3 – Kill Social Media

Five minutes on Facebook and Twitter will be enough to convince a large portion of society we’re all going to die by the Andromeda Strain.  And the misinformation?  Yikes!  It’s absolutely out of control.  I saw a lady convinced her goats would catch Coronavirus because well, “that’s what I heard!”  Fact check: no, they won’t.  And were it even possible, what would it matter?  Those dumb creatures have no problem eating shoes.

Even the goat thinks you're nuts.

And while we’re on the subject of crazy people…

2 – Avoid Crazy People

The benefits of quarantine are that we limit our exposure.  Not to the virus, but rather to screwballs.  It seems to be the human condition to gravitate to fear.  Fair enough…it’s the thing that keeps us all from being eaten by bears, so I get it.  But irrational fear is dangerous to a healthy mind and is more contagious that a puny virus can ever be.  If you can, try to avoid those who suck from the chaffed teat of mainstream media.  If you’re a Facebook junkie, consider 30-day mutes on some people who can’t wait to tell you the latest death projections.

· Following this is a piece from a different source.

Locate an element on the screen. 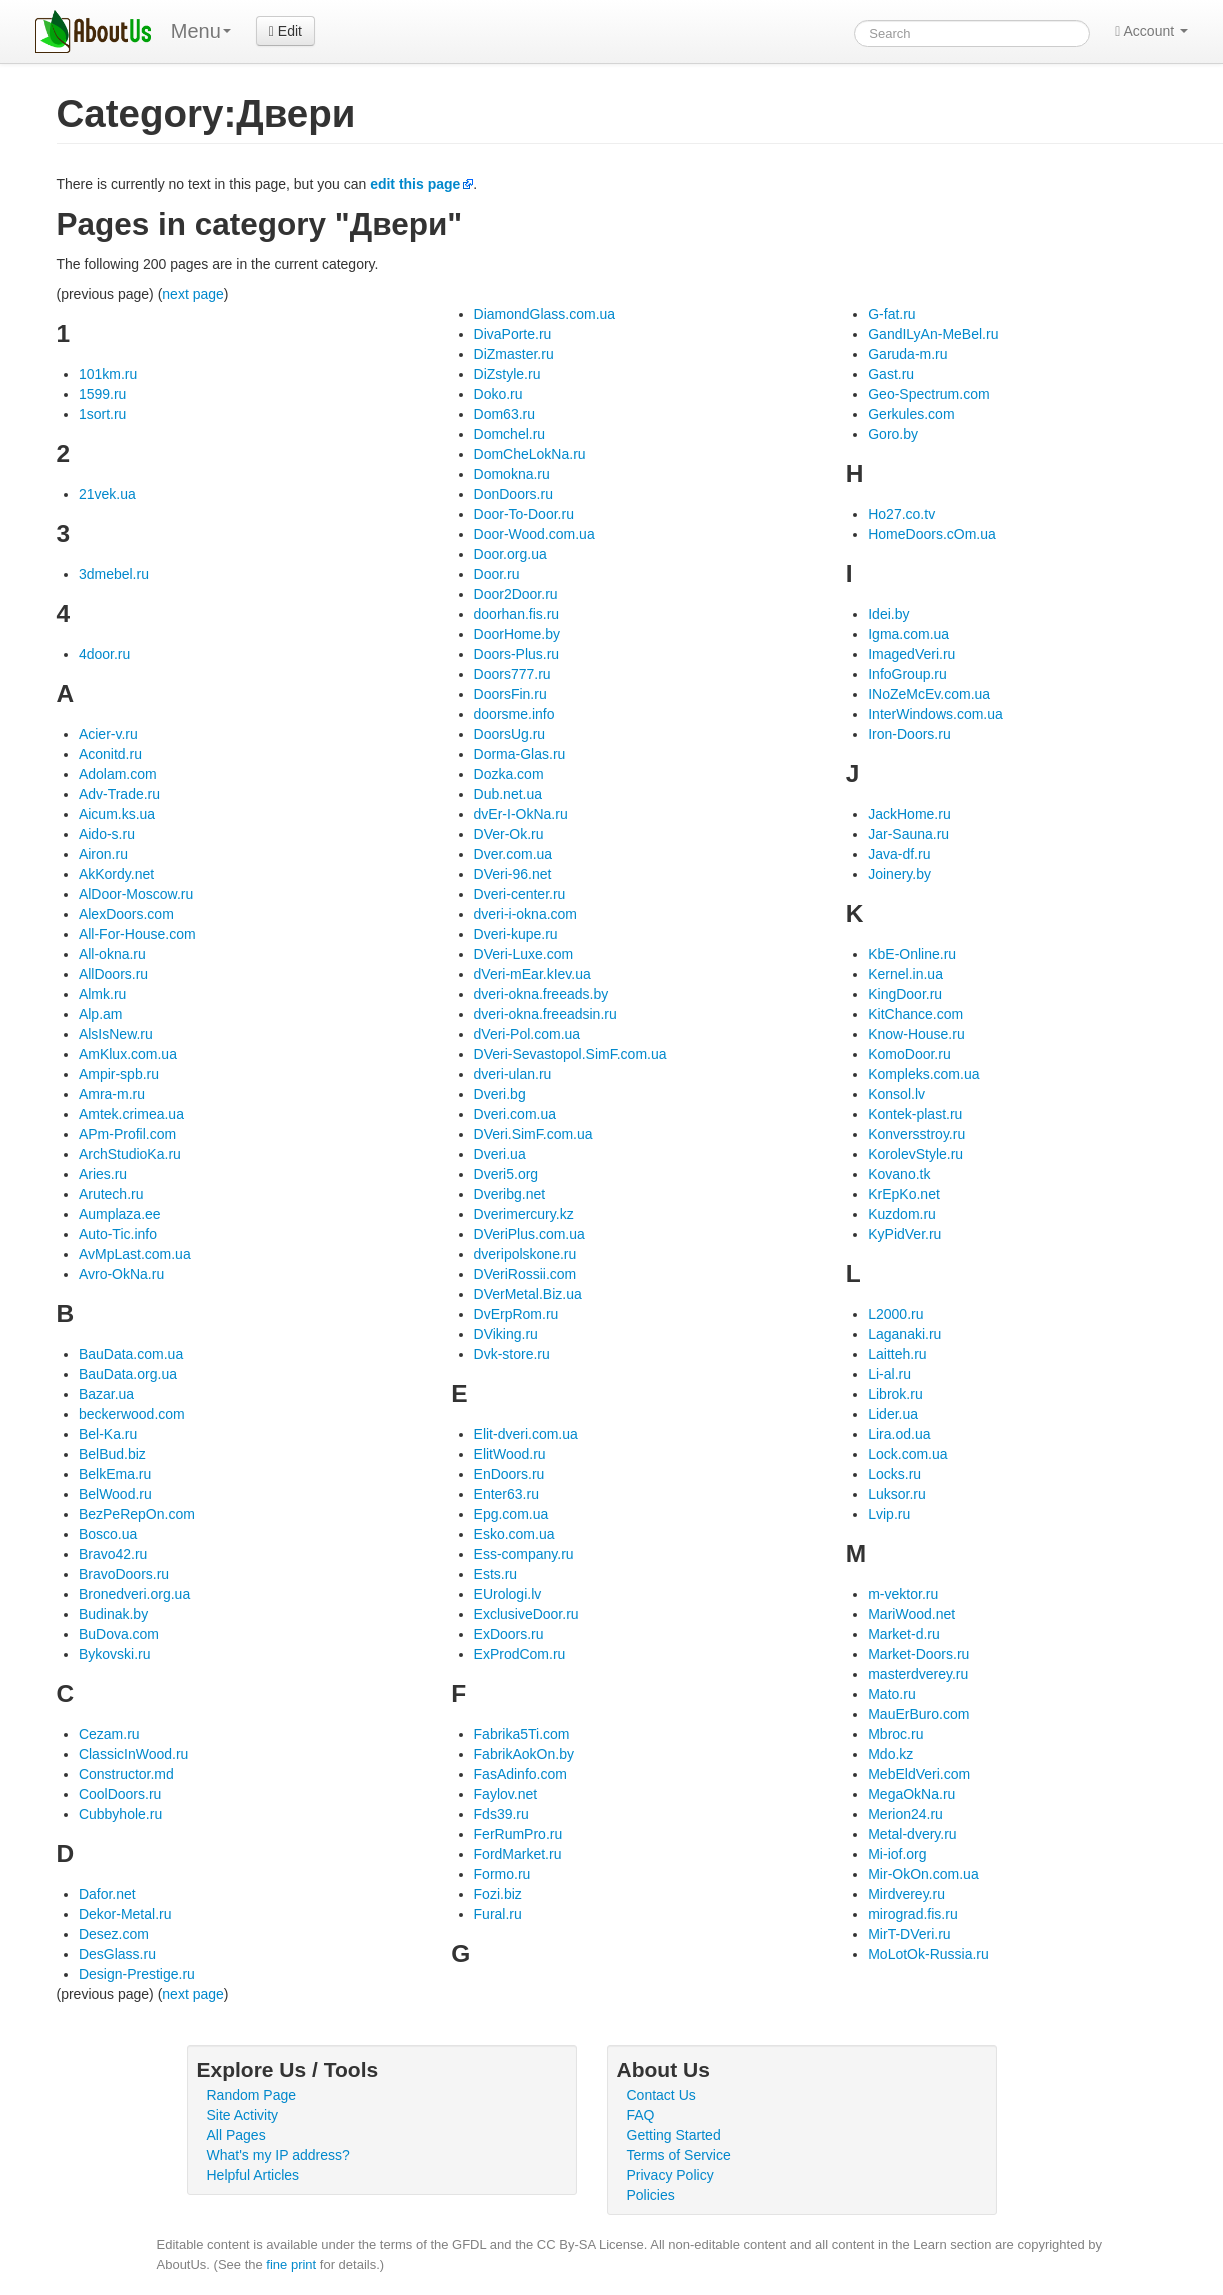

In shocking news, we have learned eventually, 100% of people will die.

1 – Have Fun With It

I may be showing my age, but I recall in Grade 1 having Chicken Pox and being told to get my scrawny rear to school anyway.  And measles?  I think maybe I got two days off school and was told to suck it up.  It was a small town in the 70’s, so yeah…things were different.  Herd immunity was obtained by everyone getting a virus at once and yet somehow the hospitals were not overrun.  Spread the bell curve?  Psssh…it was a contest to make that sucker steep as Everest.  Yet despite the fact we were all contagious little goo-factories, we still found a way to smile.

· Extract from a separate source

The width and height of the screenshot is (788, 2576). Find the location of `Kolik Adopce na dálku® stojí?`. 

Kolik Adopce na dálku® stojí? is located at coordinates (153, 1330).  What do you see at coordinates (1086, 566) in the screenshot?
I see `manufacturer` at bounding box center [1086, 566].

To give a modern example, if you’re one of the privileged few to be sitting on a mountain of toilet paper, throw random rolls into a crowd.  Now watch people attack each other like rabid monkeys going after the last banana.  I suggest bringing the kids as this will be an invaluable lesson in human anthropology.

Ten bucks on the fat one.

John Paul Parrot ( aka. The Dysfunctional Parrot ) is a disgruntled Systems Analyst who wanders the Canadian wastelands saving small villages with the power of Kung Fu.  His chair is also a little too close to the twenty year old microwave.  As you can well imagine, this has had certain side effects.